Two words are guaranteed to bring a smile to even the most hardened gamer: Achievement Unlocked. The introduction of rewards is one of the defining features of this generation, but what effect are these systems having on the way we play? In a series of fascinating talks, Jess Schell and Chris Hecker offered their own theories, and concluded the future may not be as bright as it seems.

Achievements UnlockedAt this year’s DICE Summit, Jesse Schell, a technology professor at the prestigious Carnegie Mellon Institute, gave a talk called, ‘Design Outside The Box’. It seemed purpose-built to cause a sensation. Schell contended that the most popular gaming trends of today owe their success to the way they “break into our reality”. Facebook games, Club Penguin, Wii Fit, Guitar Hero, Xbox Live Achievements; each one is designed to bleed into our everyday lives, and few predicted the success they would enjoy from doing so.

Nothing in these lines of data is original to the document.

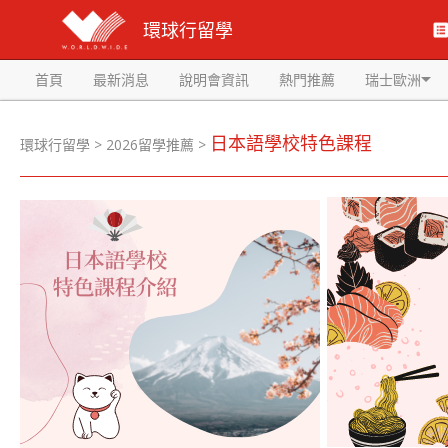
環球行留學
首頁
最新消息
說明會資訊
熱門推薦
瑞士歐洲
日本語學校特色課程
環球行留學
>
2026留學推薦
>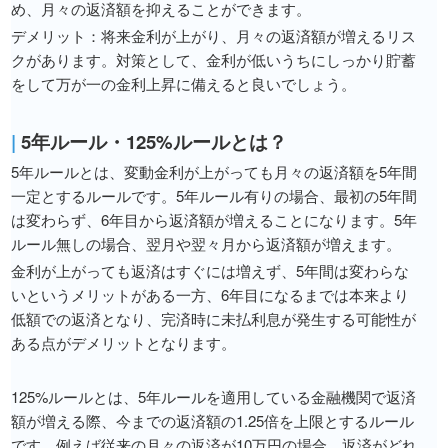
め、月々の返済額を抑えることができます。
デメリット：将来金利が上がり、月々の返済額が増えるリス
クがあります。対策として、金利が低いうちにしっかり貯蓄
をして万が一の金利上昇に備えると良いでしょう。
|
5年ルール・125%ルールとは？
5年ルールとは、変動金利が上がっても月々の返済額を5年間
一定とするルールです。5年ルール有りの場合、最初の5年間
は変わらず、6年目から返済額が増えることになります。5年
ルール無しの場合、翌月や翌々月から返済額が増えます。
金利が上がっても返済はすぐには増えず、5年間は変わらな
いというメリットがある一方、6年目になるまでは本来より
低額での返済となり、完済時に未払利息が発生する可能性が
ある点がデメリットとなります。
125%ルールとは、5年ルールを適用している金融機関で返済
額が増える際、今までの返済額の1.25倍を上限とするルール
です。例えば従来の月々の返済が10万円の場合、返済がどれ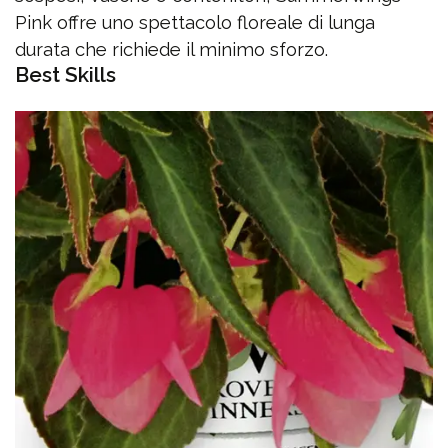
Pink offre uno spettacolo floreale di lunga
durata che richiede il minimo sforzo.
Best Skills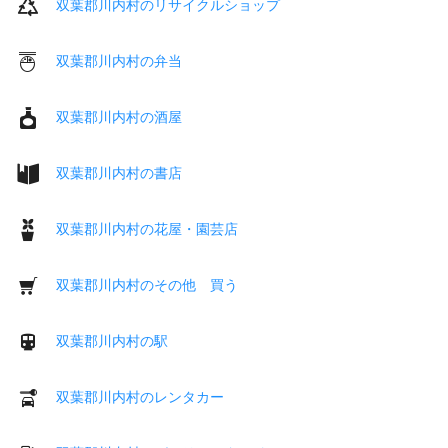
双葉郡川内村のリサイクルショップ
双葉郡川内村の弁当
双葉郡川内村の酒屋
双葉郡川内村の書店
双葉郡川内村の花屋・園芸店
双葉郡川内村のその他 買う
双葉郡川内村の駅
双葉郡川内村のレンタカー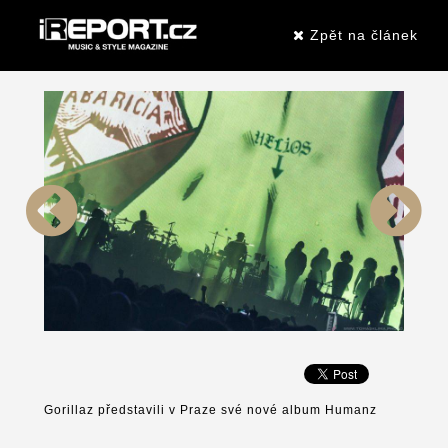
Zpět na článek
Gorillaz představili v Praze své nové album Humanz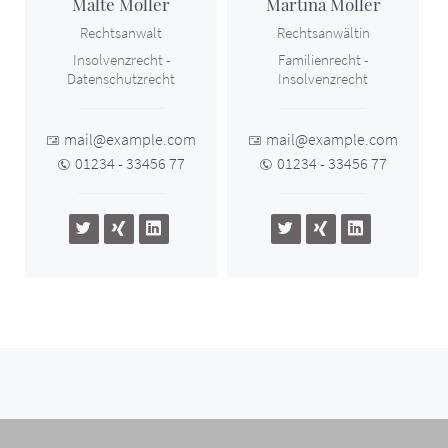
Malte Möller
Martina Möller
Rechtsanwalt
Rechtsanwältin
Insolvenzrecht -
Familienrecht -
Datenschutzrecht
Insolvenzrecht
mail@example.com
mail@example.com
01234 - 33456 77
01234 - 33456 77
Öffnungszeiten: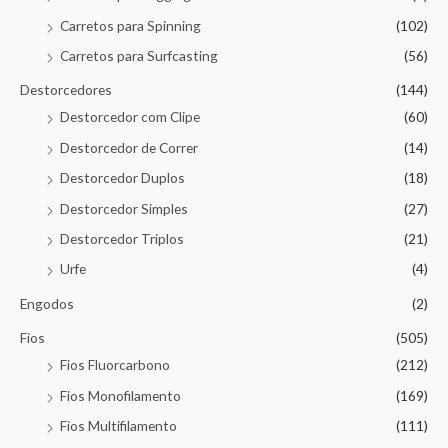
Carretos para Spinning
(102)
Carretos para Surfcasting
(56)
Destorcedores
(144)
Destorcedor com Clipe
(60)
Destorcedor de Correr
(14)
Destorcedor Duplos
(18)
Destorcedor Simples
(27)
Destorcedor Triplos
(21)
Urfe
(4)
Engodos
(2)
Fios
(505)
Fios Fluorcarbono
(212)
Fios Monofilamento
(169)
Fios Multifilamento
(111)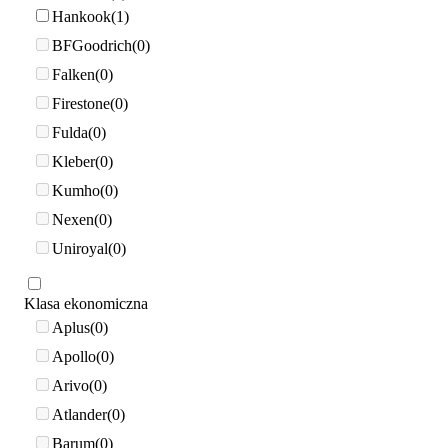
Hankook
1
BFGoodrich
0
Falken
0
Firestone
0
Fulda
0
Kleber
0
Kumho
0
Nexen
0
Uniroyal
0
Klasa ekonomiczna
Aplus
0
Apollo
0
Arivo
0
Atlander
0
Barum
0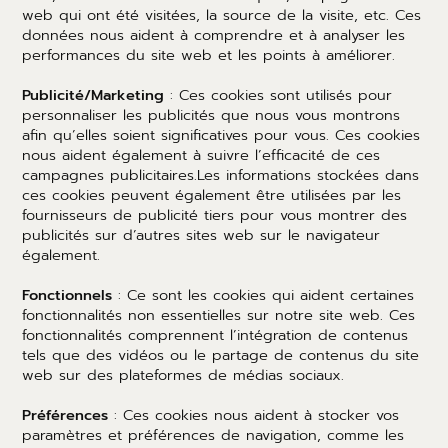
web qui ont été visitées, la source de la visite, etc. Ces
données nous aident à comprendre et à analyser les
performances du site web et les points à améliorer.
Publicité/Marketing
: Ces cookies sont utilisés pour
personnaliser les publicités que nous vous montrons
afin qu’elles soient significatives pour vous. Ces cookies
nous aident également à suivre l’efficacité de ces
campagnes publicitaires.Les informations stockées dans
ces cookies peuvent également être utilisées par les
fournisseurs de publicité tiers pour vous montrer des
publicités sur d’autres sites web sur le navigateur
également.
Fonctionnels
: Ce sont les cookies qui aident certaines
fonctionnalités non essentielles sur notre site web. Ces
fonctionnalités comprennent l’intégration de contenus
tels que des vidéos ou le partage de contenus du site
web sur des plateformes de médias sociaux.
Préférences
: Ces cookies nous aident à stocker vos
paramètres et préférences de navigation, comme les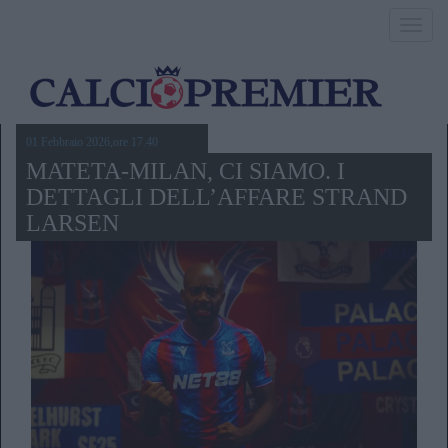
Toggl
navig
01 Febbraio 2026,ore 17.40
MATETA-MILAN, CI SIAMO. I
DETTAGLI DELL’AFFARE STRAND
LARSEN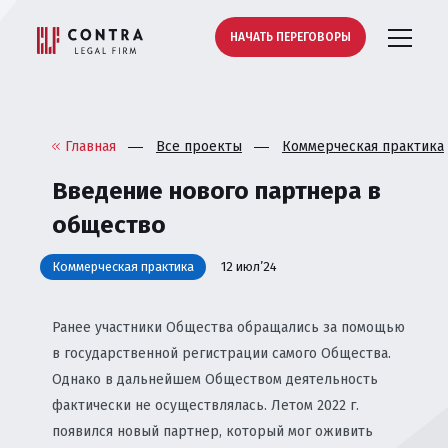
НАЧАТЬ ПЕРЕГОВОРЫ
Главная
Все проекты
Коммерческая практика
Введение нового партнера в
общество
Коммерческая практика
12 июл’24
Ранее участники Общества обращались за помощью
в государственной регистрации самого Общества.
Однако в дальнейшем Обществом деятельность
фактически не осуществлялась. Летом 2022 г.
появился новый партнер, который мог оживить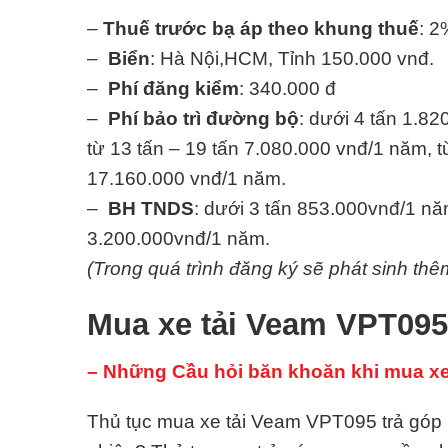
–
Thuế trước bạ áp theo khung thuế
: 2
–
Biển
: Hà Nội,HCM, Tỉnh 150.000 vnđ.
–
Phí đăng kiểm
: 340.000 đ
–
Phí bảo trì đường bộ
: dưới 4 tấn 1.82
từ 13 tấn – 19 tấn 7.080.000 vnđ/1 năm, t
17.160.000 vnđ/1 năm.
–
BH TNDS
: dưới 3 tấn 853.000vnđ/1 nă
3.200.000vnđ/1 năm.
(Trong quá trình đăng ký sẽ phát sinh thê
Mua xe tải Veam VPT095
– Những Cầu hỏi băn khoăn khi mua xe 
Thủ tục mua xe tải Veam VPT095 trả góp b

Schell contended that their popularity is a sign of the way that game-like elements will be absorbed into the real world from now on. He outlined a future where sensors mark every surface; where kids are awarded points by Colgate for brushing their teeth, or for paying attention to specific adverts. In some sense, every humdrum activity will take on some degree of interactivity, and life will become a game. It was the kind of self-consciously provocative talk that is all the more appealing for being so groundless – impossible to prove, impossible to deny. The internet lapped it up.

However, despite using a range of gaming phenomena as a springboard for his flights of fancy, Schell didn’t linger on their immediate implications. Enter Chris Hecker, a former Maxis designer who is considered one of the very best speakers on the event circuit. At the San Francisco Game Developer’s Conference, he explored the psychological effects of giving people rewards that aren’t intrinsic to the activity being performed. In Schell’s future, this took the form of points for brushing your teeth or drinking Dr. Pepper. In the world of the contemporary gamer, they take the form of the Xbox 360’s Achievement points and PlayStation 3’s Trophies.

Hecker was under no illusions that his research would be greeted with suspicion. As Schell pointed out, gamers are “insane” for Achievements and Trophies, and few would have even considered that there could be a possible downside. However, given that the talk was called ‘Achievements Considered Harmful?’ Hecker was obviously ready to question that assumption.

Drawing from a wide array of research studying the impact of different kinds of incentives on performance, Hecker posited that the rise of Achievements, Trophies, and similar ideas being developed by third-party publishers – Ubisoft’s U-Play, for instance – could lead to a “nightmare, self-fulfilling scenario” that disrupts the feedback loop that helps designers to create better games.